§ Work instruction: Quote every line below exactly and skip any picture.

(Source data)

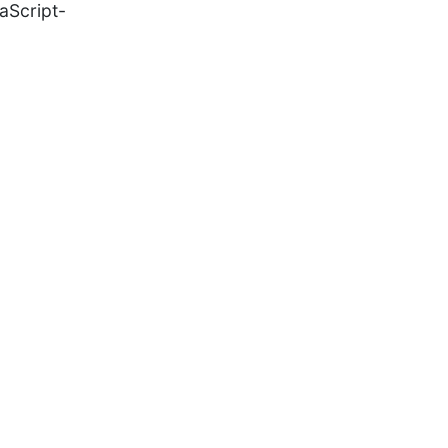
aScript-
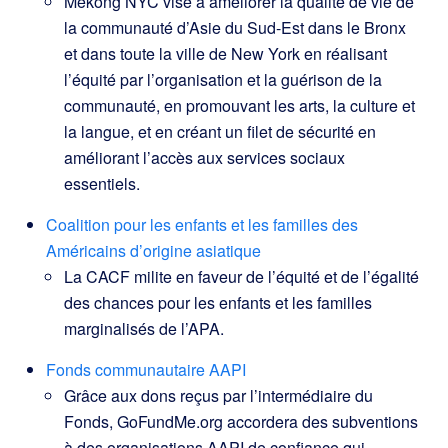
Mekong NYC vise à améliorer la qualité de vie de
la communauté d’Asie du Sud-Est dans le Bronx
et dans toute la ville de New York en réalisant
l’équité par l’organisation et la guérison de la
communauté, en promouvant les arts, la culture et
la langue, et en créant un filet de sécurité en
améliorant l’accès aux services sociaux
essentiels.
Coalition pour les enfants et les familles des
Américains d’origine asiatique
La CACF milite en faveur de l’équité et de l’égalité
des chances pour les enfants et les familles
marginalisés de l’APA.
Fonds communautaire AAPI
Grâce aux dons reçus par l’intermédiaire du
Fonds, GoFundMe.org accordera des subventions
à des organisations AAPI de confiance qui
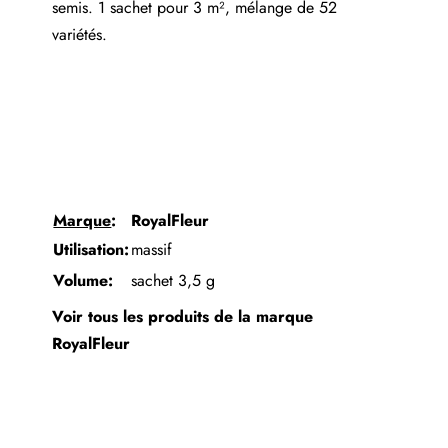
semis. 1 sachet pour 3 m², mélange de 52
variétés.
Marque
:
RoyalFleur
Utilisation:
massif
Volume:
sachet 3,5 g
Voir tous les produits de la marque
RoyalFleur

§ Finished exercise:
aScript-
Mekong NYC vise à améliorer la qualité de vie de
la communauté d’Asie du Sud-Est dans le Bronx
et dans toute la ville de New York en réalisant
l’équité par l’organisation et la guérison de la
communauté, en promouvant les arts, la culture et
la langue, et en créant un filet de sécurité en
améliorant l’accès aux services sociaux
essentiels.
Coalition pour les enfants et les familles des
Américains d’origine asiatique
La CACF milite en faveur de l’équité et de l’égalité
des chances pour les enfants et les familles
marginalisés de l’APA.
Fonds communautaire AAPI
Grâce aux dons reçus par l’intermédiaire du
Fonds, GoFundMe.org accordera des subventions
à des organisations AAPI de confiance qui
semis. 1 sachet pour 3 m², mélange de 52
variétés.
Marque
:
RoyalFleur
Utilisation:
massif
Volume:
sachet 3,5 g
Voir tous les produits de la marque
RoyalFleur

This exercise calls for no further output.